GPU
IB Syllabus: A1.1.2 — GPU, A1.1.3 (HL) — CPU vs GPU comparison
Table of Contents
- Key Concepts
- Worked Examples
- Quick Code Check
- Spot the Error
- Fill in the Blanks
- Predict the Output
- Practice Exercises
- Connections
Key Concepts
What is a GPU?
A GPU (Graphics Processing Unit) is a specialised processor designed for parallel computation. While a CPU has a small number of complex cores optimised for sequential tasks, a GPU contains thousands of simple cores that execute the same operation on many data points simultaneously.
GPUs were originally built for graphics rendering — calculating the colour and position of millions of pixels every frame.

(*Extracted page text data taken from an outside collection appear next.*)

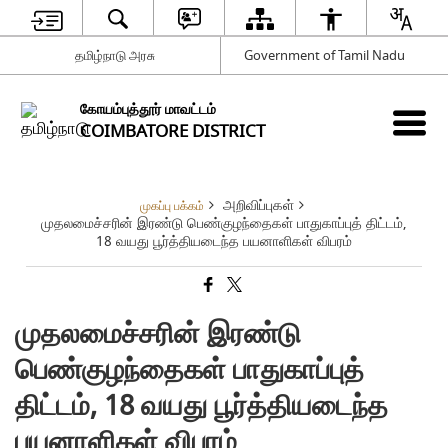
தமிழ்நாடு அரசு
Government of Tamil Nadu
கோயம்புத்தூர் மாவட்டம்
COIMBATORE DISTRICT
அறிவிப்புகள்
முகப்பு பக்கம்
முதலமைச்சரின் இரண்டு பெண்குழந்தைகள் பாதுகாப்புத் திட்டம்,
18 வயது பூர்த்தியடைந்த பயனாளிகள் விபரம்
முதலமைச்சரின் இரண்டு
பெண்குழந்தைகள் பாதுகாப்புத்
திட்டம், 18 வயது பூர்த்தியடைந்த
பயனாளிகள் விபரம்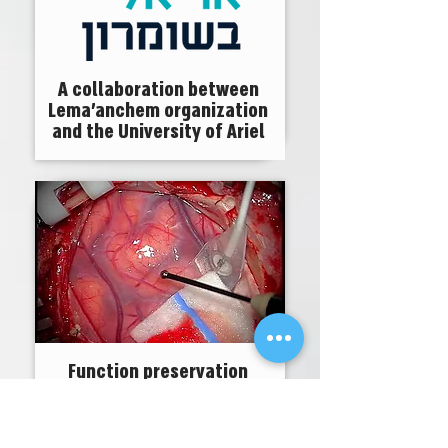
A collaboration between
Lema'anchem organization
and the University of Ariel
Function preservation
during brain surgery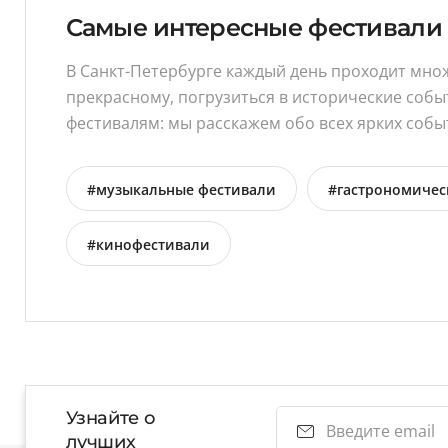
Самые интересные фестивали 
В Санкт-Петербурге каждый день проходит множ
прекрасному, погрузиться в исторические собы
фестивалям: мы расскажем обо всех ярких событ
#музыкальные фестивали
#гастрономичес
#кинофестивали
Узнайте о
лучших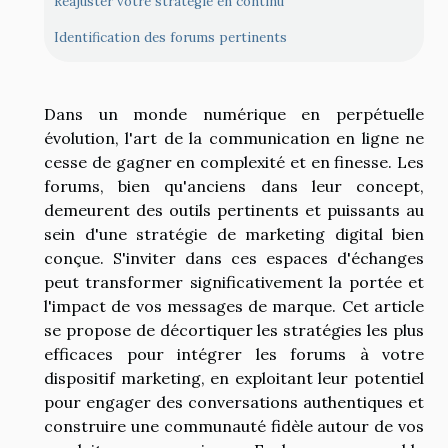
Réajuster votre stratégie en continu
Identification des forums pertinents
Dans un monde numérique en perpétuelle
évolution, l'art de la communication en ligne ne
cesse de gagner en complexité et en finesse. Les
forums, bien qu'anciens dans leur concept,
demeurent des outils pertinents et puissants au
sein d'une stratégie de marketing digital bien
conçue. S'inviter dans ces espaces d'échanges
peut transformer significativement la portée et
l'impact de vos messages de marque. Cet article
se propose de décortiquer les stratégies les plus
efficaces pour intégrer les forums à votre
dispositif marketing, en exploitant leur potentiel
pour engager des conversations authentiques et
construire une communauté fidèle autour de vos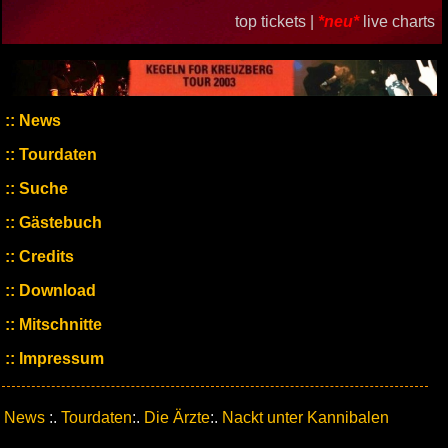
top tickets |
*neu*
live charts
News
Tourdaten
Suche
Gästebuch
Credits
Download
Mitschnitte
Impressum
News
:.
Tourdaten
:.
Die Ärzte
:.
Nackt unter Kannibalen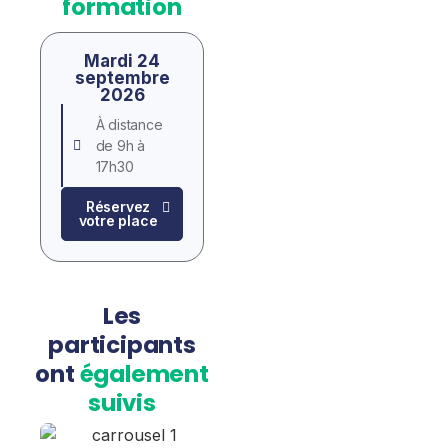
formation
Mardi 24
septembre
2026
À distance
de 9h à
17h30
Réservez
votre place
Les
participants
ont
également
suivis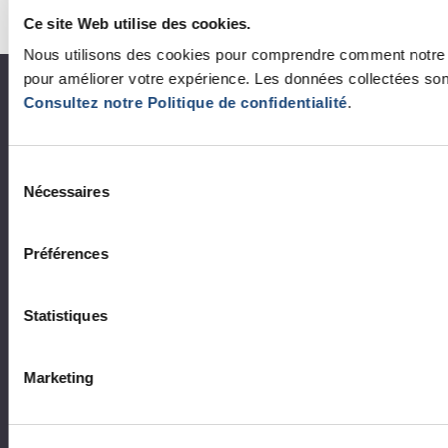
Ce site Web utilise des cookies.
Nous utilisons des cookies pour comprendre comment notre si
pour améliorer votre expérience. Les données collectées s
À propos du CUSM
Consultez notre Politique de confidentialité
.
Coup d'œil sur le CUSM
Sélection
Leaders organisationnels
Nécessaires
du
consentement
Vision, mission et valeurs
Préférences
Départements et services cliniques
Développement durable
Statistiques
Appels d'offres publics
Marketing
Logibec GCH Espresso
MonCUSM/intranet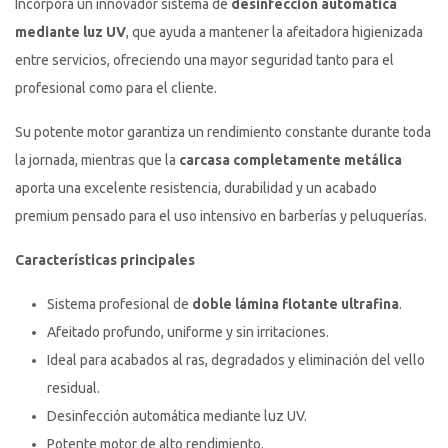
Incorpora un innovador sistema de
desinfección automática
mediante luz UV
, que ayuda a mantener la afeitadora higienizada
entre servicios, ofreciendo una mayor seguridad tanto para el
profesional como para el cliente.
Su potente motor garantiza un rendimiento constante durante toda
la jornada, mientras que la
carcasa completamente metálica
aporta una excelente resistencia, durabilidad y un acabado
premium pensado para el uso intensivo en barberías y peluquerías.
Características principales
Sistema profesional de
doble lámina flotante ultrafina
.
Afeitado profundo, uniforme y sin irritaciones.
Ideal para acabados al ras, degradados y eliminación del vello
residual.
Desinfección automática mediante luz UV.
Potente motor de alto rendimiento.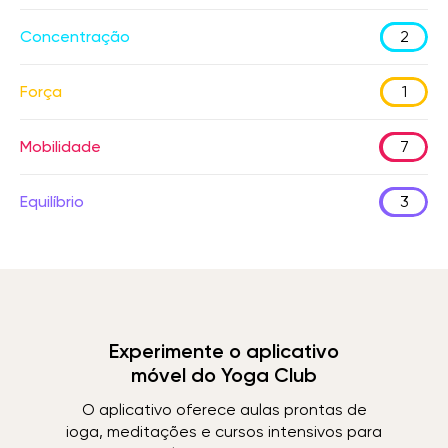
Concentração
2
Força
1
Mobilidade
7
Equilíbrio
3
Experimente o aplicativo
móvel do Yoga Club
O aplicativo oferece aulas prontas de
ioga, meditações e cursos intensivos para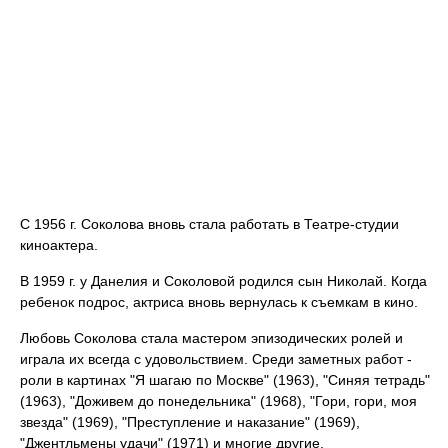
С 1956 г. Соколова вновь стала работать в Театре-студии
киноактера.
В 1959 г. у Данелия и Соколовой родился сын Николай. Когда
ребенок подрос, актриса вновь вернулась к съемкам в кино.
Любовь Соколова стала мастером эпизодических ролей и
играла их всегда с удовольствием. Среди заметных работ -
роли в картинах "Я шагаю по Москве" (1963), "Синяя тетрадь"
(1963), "Доживем до понедельника" (1968), "Гори, гори, моя
звезда" (1969), "Преступление и наказание" (1969),
"Джентльмены удачи" (1971) и многие другие.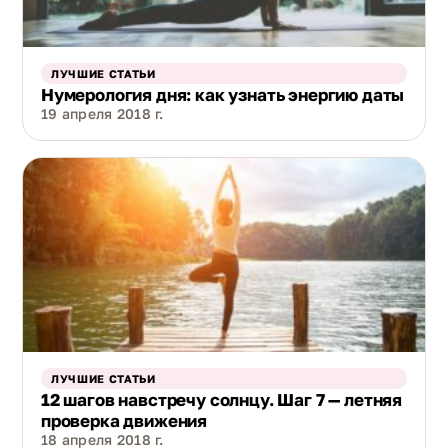
ЛУЧШИЕ СТАТЬИ
Нумерология дня: как узнать энергию даты
19 апреля 2018 г.
ЛУЧШИЕ СТАТЬИ
12 шагов навстречу солнцу. Шаг 7 — летняя
проверка движения
18 апреля 2018 г.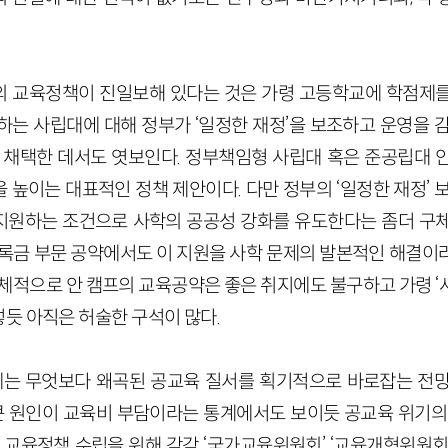
의 교육정책이 진일보해 있다는 것은 가령 고등학교에 학점제
하는 사립대에 대해 정부가 ‘일정한 재정’을 보조하고 운영을 
 채택한 데서도 엿보인다. 정부책임형 사립대 혹은 준공립대 
높이는 대표적인 정책 제안이다. 다만 정부의 ‘일정한 재정’ 
원하는 조건으로 사학의 공공성 강화를 유도한다는 좀더 구체
등록금 부문 공약에서도 이 지원을 사학 문제의 발본적인 해결이
전체적으로 안 캠프의 교육공약은 좋은 취지에도 불구하고 가령 ‘
듯 아직은 허술한 구석이 많다.
는 무엇보다 왜곡된 공교육 질서를 획기적으로 바로잡는 전망
 큰 원인이 교육비 부담이라는 통계에서도 보이듯 공교육 위기의
의 교육정책 수립을 위해 각각 ‘국가교육위원회’ ‘교육개혁위원회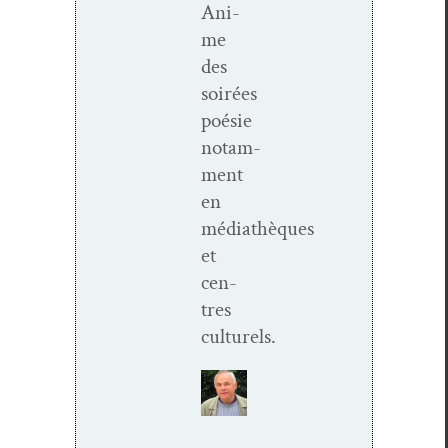
Ani­
me
des
soirées
poésie
notam­
ment
en
médiathèques
et
cen­
tres
culturels.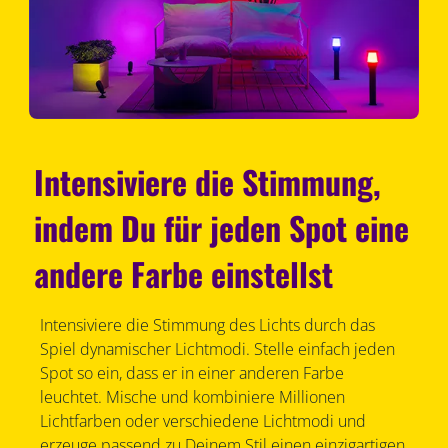
Intensiviere die Stimmung,
indem Du für jeden Spot eine
andere Farbe einstellst
Intensiviere die Stimmung des Lichts durch das
Spiel dynamischer Lichtmodi. Stelle einfach jeden
Spot so ein, dass er in einer anderen Farbe
leuchtet. Mische und kombiniere Millionen
Lichtfarben oder verschiedene Lichtmodi und
erzeuge passend zu Deinem Stil einen einzigartigen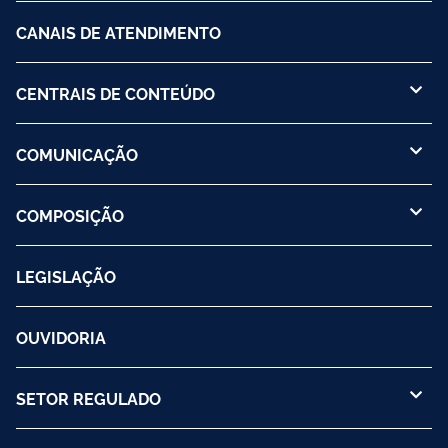
CANAIS DE ATENDIMENTO
CENTRAIS DE CONTEÚDO
COMUNICAÇÃO
COMPOSIÇÃO
LEGISLAÇÃO
OUVIDORIA
SETOR REGULADO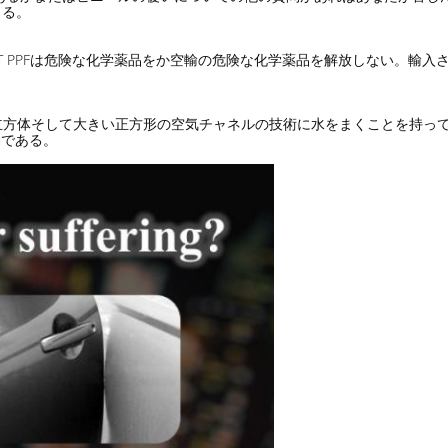
じる。
GMT PPFは危険な化学薬品をか空輸の危険な化学薬品を解放しない。輸
bilityの立方体そして大きい正方形の空気チャネルの技術に水をまくこと
働である。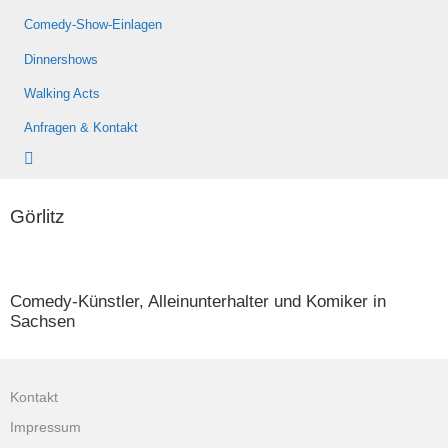
Comedy-Show-Einlagen
Dinnershows
Walking Acts
Anfragen & Kontakt
Görlitz
Comedy-Künstler, Alleinunterhalter und Komiker in
Sachsen
Kontakt
Impressum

Today they are also used for general-purpose computing (GPGPU), where any problem that involves repetitive calculations on large datasets can benefit from GPU acceleration.
Real-World Applications
- Gaming — rendering 3D graphics in real-time; calculating lighting, shadows, and textures for millions of pixels per frame
- AI / Machine Learning — training neural networks involves massive matrix multiplications that map perfectly to parallel execution
- Scientific simulations — weather modelling, molecular dynamics, fluid simulations — all require the same calculation applied to millions of data points
- Video rendering — encoding and decoding video frames in parallel dramatically reduces processing time
- Cryptocurrency mining — performing billions of hash calculations in parallel (historical note: this drove GPU shortages in 2017-2021)
GPU Architecture Overview
A GPU is organised into Streaming Multiprocessors (SMs), each containing many simple cores. Key architectural features include:
- Massive parallelism — thousands of cores working simultaneously
- High memory bandwidth — optimised for moving large amounts of data quickly (throughput), rather than accessing individual values quickly (latency)
- SIMD processing — Same Instruction, Multiple Data — every core executes the same instruction on different data points at the same time
- Simple cores — each core is far less capable than a CPU core, but the sheer number of them compensates when the workload is parallelisable
Enrichment: Rendering Pipeline
This goes beyond the IB syllabus but helps build understanding.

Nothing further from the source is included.